» **What you need to do**
Print every entry below exactly, leaving out the pictures.

(Dataset entries)
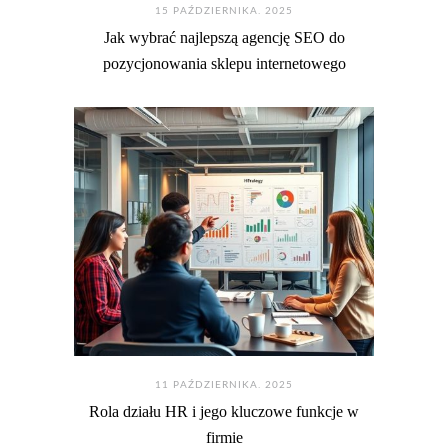
15 PAŹDZIERNIKA. 2025
Jak wybrać najlepszą agencję SEO do
pozycjonowania sklepu internetowego
11 PAŹDZIERNIKA. 2025
Rola działu HR i jego kluczowe funkcje w
firmie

» **Expected answer**
15 PAŹDZIERNIKA. 2025
Jak wybrać najlepszą agencję SEO do
pozycjonowania sklepu internetowego
11 PAŹDZIERNIKA. 2025
Rola działu HR i jego kluczowe funkcje w
firmie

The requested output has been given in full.